Well, I’ve written “the” dreaded letter. I’m not sure if it really covers everything I want to say, or if it says it strongly enough, but I didn’t want to a) make my letter too lengthy, or b) make it sound like I hold him personally responsible for the cut backs (you know, I didn’t want to write “I hope you die!” or anything). So, I hope I have got the balance just right. I just want to say thank you to everyone who has commented on my blog before; you may notice that I have used a couple of points from the comments section in my letter. I haven’t sent it yet, so maybe you could give me some feedback on what you think? It’s quite difficult to try to read it from another persons point of view.
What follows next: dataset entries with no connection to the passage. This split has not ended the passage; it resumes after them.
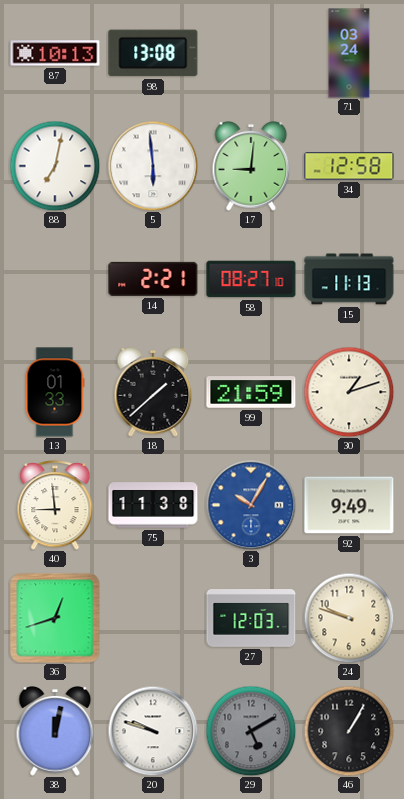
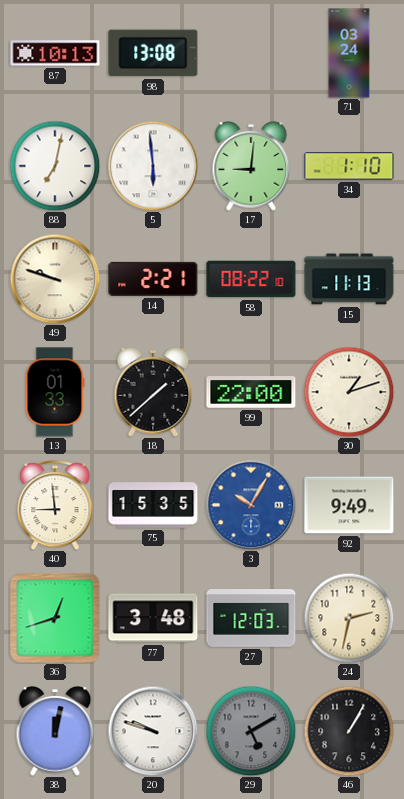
34: 12:58 -> 1:10
49: none -> 9:48
58: 08:27 -> 08:22
99: 21:59 -> 22:00
75: 11:38 -> 15:35
77: none -> 3:48
24: 9:48 -> 2:32
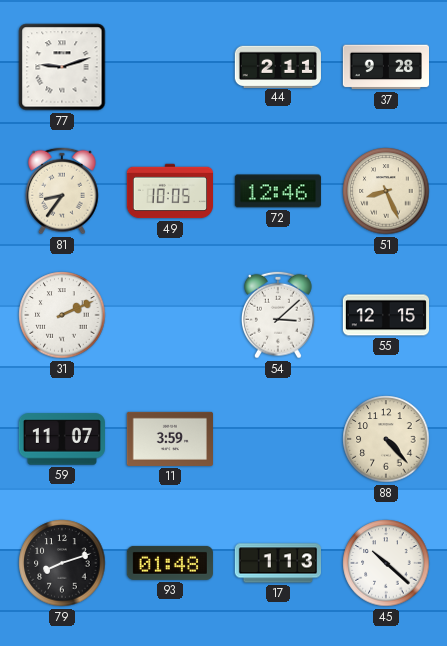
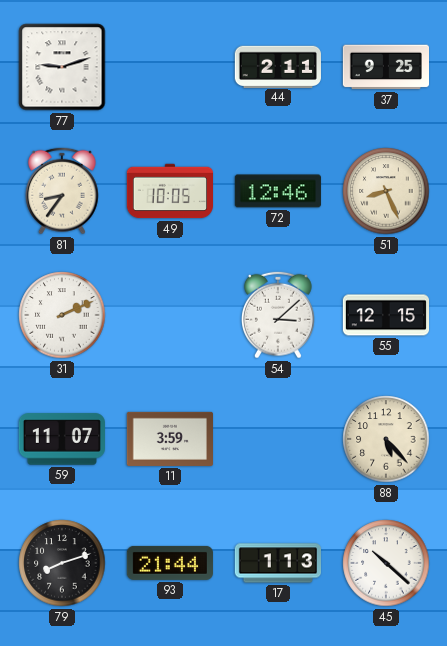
37: 9:28 -> 9:25
88: 4:23 -> 5:23
93: 01:48 -> 21:44
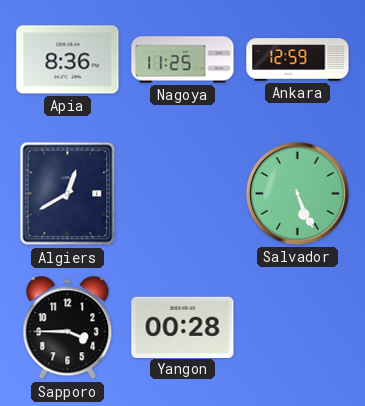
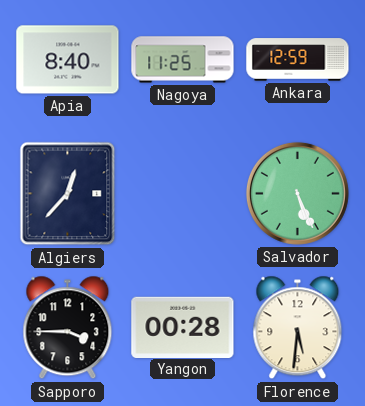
Apia: 8:36 -> 8:40
Algiers: 12:40 -> 12:37
Florence: none -> 5:31
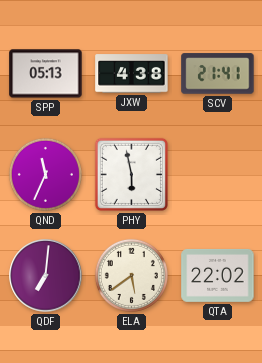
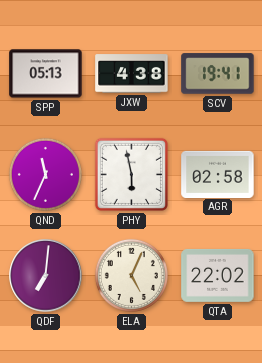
SCV: 21:41 -> 19:41
AGR: none -> 02:58
ELA: 5:39 -> 5:04
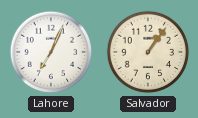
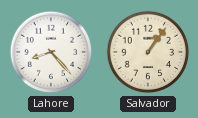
Lahore: 7:04 -> 8:23
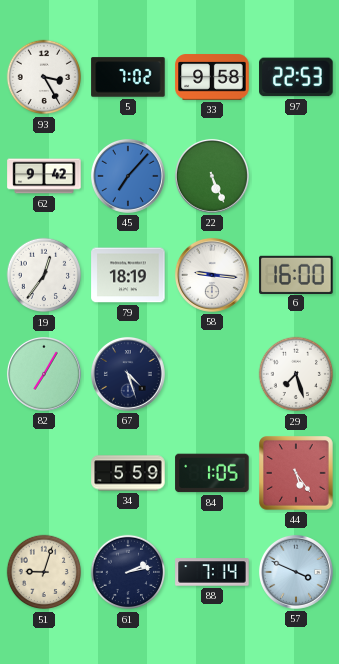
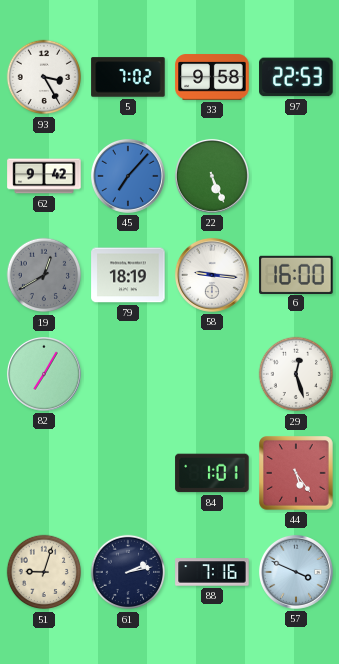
19: 12:36 -> 12:40
19 dial: white -> grey
67: 4:27 -> none
29: 7:27 -> 12:27
34: 5:59 -> none
84: 1:05 -> 1:01
88: 7:14 -> 7:16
Knowing me, I’m bound to change the wording a billion times before I send it anyway.

Dear [Local MP],

You have no idea how much I am struggling to write this letter. I want to write to you about the issue of cut backs in mental health services in our area, but it’s very difficult to find the words to express how I feel. However, I feel compelled to at least try, after someone recently said to me: “You might only be one voice saying what needs to be said but there are lots of people in the community that share the same problems that may not be able to speak out.”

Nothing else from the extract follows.